The griots have returned to sing new songs, and what wonderful songs they are!

 

Forever Vacancy: A Colors in Darkness Anthology

Colors in Darkness, the premiere online site for dark fiction authors of color presents its first anthology and boy did they bring the thrills and chills!

Amid the upheaval of the 1960s, the Kretcher Motel opened in a poor, desolate part of Atlanta. It still serves its original purpose: to lure those souls who are lost, who are troubled, who are evil… to itself.

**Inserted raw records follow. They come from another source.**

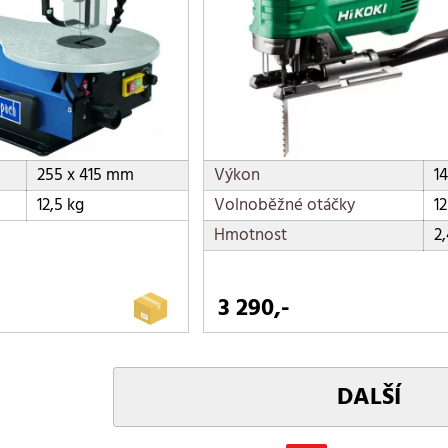
255 x 415 mm
Výkon
1
12,5 kg
Volnoběžné otáčky
1
Hmotnost
2,
3 290,-
DALŠÍ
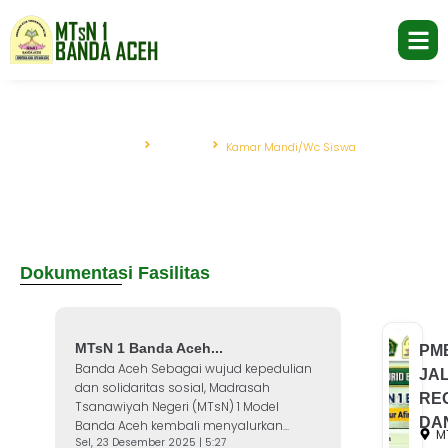
Beranda
Fasilitas
Kamar Mandi/Wc Siswa
Kamar Mandi/Wc Siswa
Dokumentasi Fasilitas
MTsN 1 Banda Aceh...
PM
Banda Aceh Sebagai wujud kepedulian
JA
dan solidaritas sosial, Madrasah
RE
Tsanawiyah Negeri (MTsN) 1 Model
DAN
Banda Aceh kembali menyalurkan...
M
Sel, 23 Desember 2025 | 5:27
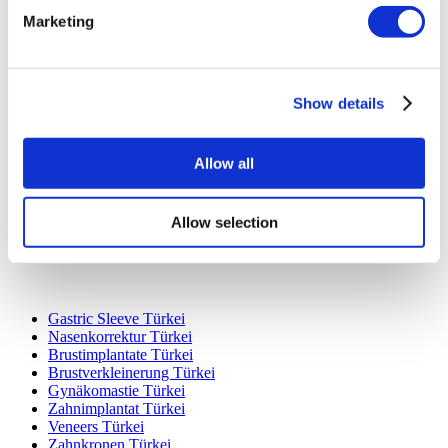
Marketing
Show details
Beliebte Reiseziele
Türkei Kliniken
Spain Kliniken
Allow all
Mexico Kliniken
Poland Kliniken
Thailand Kliniken
Allow selection
Hungary Kliniken
Colombia Kliniken
Beliebte Behandlungen in Türkei
Gastric Sleeve Türkei
Nasenkorrektur Türkei
Brustimplantate Türkei
Brustverkleinerung Türkei
Gynäkomastie Türkei
Zahnimplantat Türkei
Veneers Türkei
Zahnkronen Türkei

Check in to view these thirteen dark tales of horror, betrayal, fear, and wickedness, all featuring characters of color. You may never want to leave.

 

 

Dark Matter: A Century of Speculative Fiction from the African Diaspora

Dark Matter was the first series to bring together the works of Black Science Fiction and Fantasy writers and introduce them to generations of readers who never had the chance to explore the scope and diversity of Black writers or Black Speculative Fiction.

 

Sycorax’s Daughters

Thought-provoking, powerful, and revealing, this anthology is composed of 28 dark stories and 14 poems written by Black women writers. The works delve into demons and shape-shifters to far future offerings. These pieces cover vampires, ghosts, and mermaids, as well as the unexpected price paid by women struggling for freedom and validation in the past.